I think we have seen that situation play out with other high publicity events that have happened in the past, and so we expect there is some immediate boost but these -- no one project is enough to move the needle that much. Remember we do do 6,000 to 8,000 projects a year, but there's no question that right immediately something hits the news, we do get some calls right away. Basically saying do we have this problem and so on.
- Analyst
Okay and you'd touched on the increased enforcements and I wanted to get a sense of whether, I guess maybe it's somewhat of a similar question, the impact of increased enforcements and maybe some of the areas that you are seeing that have some benefit maybe now or where you see that might lead to some revenue benefit going forward, if there were specific areas that you think were maybe a little more active in responding to those increased enforcements?
- CEO
I think the comment that Rich and I made earlier about one of the areas of strength for us is really consumer products, and when we talk about that, obviously interactions with the CPSC is a significant part of that. I'm not saying that's the only thing but clearly safety and reliability of consumer products is indeed a huge area. It's something that we have been seeing over a period of time here, some increase in the level of activity with regard to that.

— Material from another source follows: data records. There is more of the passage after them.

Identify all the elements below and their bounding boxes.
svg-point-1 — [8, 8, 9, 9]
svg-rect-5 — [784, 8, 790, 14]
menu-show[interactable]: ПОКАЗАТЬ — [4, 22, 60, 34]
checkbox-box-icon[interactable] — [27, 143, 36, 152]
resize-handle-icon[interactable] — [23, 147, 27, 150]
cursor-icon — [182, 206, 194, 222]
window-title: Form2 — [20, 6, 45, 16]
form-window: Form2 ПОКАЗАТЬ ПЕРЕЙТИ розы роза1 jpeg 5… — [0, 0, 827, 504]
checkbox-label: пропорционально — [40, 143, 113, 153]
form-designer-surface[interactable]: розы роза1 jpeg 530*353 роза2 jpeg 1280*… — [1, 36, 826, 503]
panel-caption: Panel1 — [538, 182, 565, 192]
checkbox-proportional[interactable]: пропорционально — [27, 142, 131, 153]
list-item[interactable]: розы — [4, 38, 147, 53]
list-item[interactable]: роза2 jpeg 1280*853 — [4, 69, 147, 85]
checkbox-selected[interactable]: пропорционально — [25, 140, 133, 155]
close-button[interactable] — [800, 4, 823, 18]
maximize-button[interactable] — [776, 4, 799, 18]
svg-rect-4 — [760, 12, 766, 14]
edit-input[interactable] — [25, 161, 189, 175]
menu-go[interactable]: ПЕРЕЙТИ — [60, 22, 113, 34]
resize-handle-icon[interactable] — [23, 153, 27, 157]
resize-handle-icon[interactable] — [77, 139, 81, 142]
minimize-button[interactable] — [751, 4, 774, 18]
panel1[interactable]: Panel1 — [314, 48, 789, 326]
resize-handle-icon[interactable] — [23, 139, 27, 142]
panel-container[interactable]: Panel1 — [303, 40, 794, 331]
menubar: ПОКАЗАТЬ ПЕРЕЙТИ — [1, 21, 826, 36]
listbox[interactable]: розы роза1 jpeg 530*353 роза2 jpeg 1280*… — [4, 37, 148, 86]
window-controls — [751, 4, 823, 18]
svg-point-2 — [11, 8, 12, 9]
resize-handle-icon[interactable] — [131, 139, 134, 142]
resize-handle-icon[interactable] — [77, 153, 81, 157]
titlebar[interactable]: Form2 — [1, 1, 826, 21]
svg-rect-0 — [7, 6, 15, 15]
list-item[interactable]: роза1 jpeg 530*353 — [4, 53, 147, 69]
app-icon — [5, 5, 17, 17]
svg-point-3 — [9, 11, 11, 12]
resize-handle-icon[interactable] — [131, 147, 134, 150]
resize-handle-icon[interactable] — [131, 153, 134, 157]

CPSC, I think you can see in the newspapers there's lots of articles written about stepped up CPSC enforcement. People understand the concerns about this, the concerns about getting ahead of it really handling the reporting right handling the investigations right and so forth. And so we do see that as something that is frankly helpful to our business, because we I think are respected by the regulatory agencies as a good independent source of engineering work, whether it be the Consumer Product Safety Commission or whether it be NHTSA on the vehicle side.
- Analyst
Great. And finally I was wondering, as we look at a very strong level of cash that you have on hand, I wanted to get a sense of maybe what you are looking at maybe in the acquisition and what the acquisition pipeline may look like in some of the areas that sort of the target for future growth through acquisitions, be they small or medium-size. Thank you.
- CEO
First of all, in general I think we would expect acquisitions to be relatively small. We think that focusing on us acting as one Company and having a certain kind of culture makes a very large acquisition risky to that so we would focus on a smaller acquisition, so these are more seed acquisitions.
A pipeline may not be quite the best way of describing that. We always have a few in every year, we have quite a number of companies we look at and often get to the point of making offers on some. But as we have explained before there are certain areas we are focused on. They continue to be in the health, sort of pharmaceutical area where we think we could provide high-value toxicology, epidemiology and so forth in that space. They are also in the computer science space, embedded software and some data analytics related to that.
Those are some of the primaries we have looked at, but I think it would be misleading for us to indicate we have a pipeline of acquisitions. We haven't done one since 2002, but we are very open to doing the right kind of acquisition as long as we get a company at the right stage, where it's a seed for future growth and where they've got a leadership team that's going to continue to drive the business as opposed to one that is looking for retirement.
- Analyst
Thank you very much.
- CEO
Thank you.
Operator
Thank you and we have no further questions at this time.
- EVP & CFO
Thank you very much.
Operator
This does conclude today's program. Thank you all for your participation. And you may disconnect at any time.